Thence arises what you say that you hear, that an ass's head is esteemed among us a divine thing. Who is such a fool as to worship this? Who is so much more foolish as to believe that it is an object of worship? unless that you even consecrate whole asses in your stables, together with your Epona, and religiously devours those same asses with Isis.

The Apotheosis of Prudentius also mentions her:

Nobody gives a throne to the goddesses Cloacina or Epona above the stars, even though he opens an oiled incense-box and investigates grains of spelt and entrails with sacrilegious hands.

And, the of Fulgentius also mentions her under the term "Semones":

[What the Semones are] They wished those gods to be called Semones whom they considered unworthy of heaven on account of the meagreness of their deserts, such as Priapus, Epona and Vertumnus, yet they were unwilling to class them as earth-bound gods because of their veneration of [these deities'] favour, as Varro says in his Book of Mystic Guides: 'I shall abandon Semo below and extoll the god with a winged address of prayer.

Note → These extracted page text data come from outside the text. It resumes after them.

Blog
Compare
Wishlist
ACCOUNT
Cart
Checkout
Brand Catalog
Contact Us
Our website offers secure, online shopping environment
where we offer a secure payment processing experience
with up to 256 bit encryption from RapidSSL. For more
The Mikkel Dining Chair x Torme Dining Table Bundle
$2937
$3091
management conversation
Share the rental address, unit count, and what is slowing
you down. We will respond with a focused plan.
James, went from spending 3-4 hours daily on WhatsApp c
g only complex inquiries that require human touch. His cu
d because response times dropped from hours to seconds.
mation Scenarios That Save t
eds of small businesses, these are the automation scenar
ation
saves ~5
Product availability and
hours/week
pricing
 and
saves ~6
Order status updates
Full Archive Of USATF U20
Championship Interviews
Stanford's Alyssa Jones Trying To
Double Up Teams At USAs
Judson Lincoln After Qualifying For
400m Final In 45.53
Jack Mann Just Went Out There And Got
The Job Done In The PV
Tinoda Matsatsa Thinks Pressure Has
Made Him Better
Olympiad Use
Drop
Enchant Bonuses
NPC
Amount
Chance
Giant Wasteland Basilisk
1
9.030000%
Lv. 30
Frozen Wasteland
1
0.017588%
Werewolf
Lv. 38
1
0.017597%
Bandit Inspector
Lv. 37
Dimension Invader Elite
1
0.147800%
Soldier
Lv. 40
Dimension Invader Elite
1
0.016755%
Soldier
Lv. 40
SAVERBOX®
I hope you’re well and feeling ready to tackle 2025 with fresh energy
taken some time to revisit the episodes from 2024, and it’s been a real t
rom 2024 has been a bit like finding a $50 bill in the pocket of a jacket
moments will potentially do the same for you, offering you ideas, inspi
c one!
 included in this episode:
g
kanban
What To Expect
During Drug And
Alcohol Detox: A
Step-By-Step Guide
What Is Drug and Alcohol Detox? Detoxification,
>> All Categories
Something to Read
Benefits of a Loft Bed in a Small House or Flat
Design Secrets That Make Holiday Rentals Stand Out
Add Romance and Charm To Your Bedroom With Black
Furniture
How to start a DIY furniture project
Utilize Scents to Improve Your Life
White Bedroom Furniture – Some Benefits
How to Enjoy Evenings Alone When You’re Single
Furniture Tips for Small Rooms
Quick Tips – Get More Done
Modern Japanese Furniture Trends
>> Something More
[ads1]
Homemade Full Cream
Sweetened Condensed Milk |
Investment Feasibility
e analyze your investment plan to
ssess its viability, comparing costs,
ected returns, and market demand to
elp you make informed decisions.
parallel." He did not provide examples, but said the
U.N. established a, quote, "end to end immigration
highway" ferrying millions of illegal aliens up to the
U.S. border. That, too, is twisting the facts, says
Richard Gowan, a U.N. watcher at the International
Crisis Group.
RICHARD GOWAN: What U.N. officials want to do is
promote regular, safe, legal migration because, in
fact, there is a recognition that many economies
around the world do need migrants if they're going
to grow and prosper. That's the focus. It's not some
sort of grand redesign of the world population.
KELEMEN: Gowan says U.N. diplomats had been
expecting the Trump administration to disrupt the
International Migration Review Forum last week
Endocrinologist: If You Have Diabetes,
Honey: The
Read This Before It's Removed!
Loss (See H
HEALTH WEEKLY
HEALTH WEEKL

I've also seen several sources cite a late Greek writer called Agesilaos, whose work is found in Pseudo-Plutarch's Parallels 29, gives the following origins for Epona:

Aristonymus of Ephesus, the son of Demostratus, hated women and used to consort with an ass; and in due time the ass gave birth to a very beautiful maiden, Onoscelis58 by name. So Aristocles in the second book of his Strange Events. Fulvius Stellus hated women and used to consort with a mare and in due time the mare gave birth to a beautiful girl and they named her Epona. She is the goddess that is concerned with the protection of horses. So Agesilaüs in the third book of his Italian History.

And, if you'd like more inscriptions (as well as a great deal of other material connected to Epona), see this site! (Perhaps at some future date, I can translate some of those inscriptions, if there might be interest…though most of them are relatively boring.)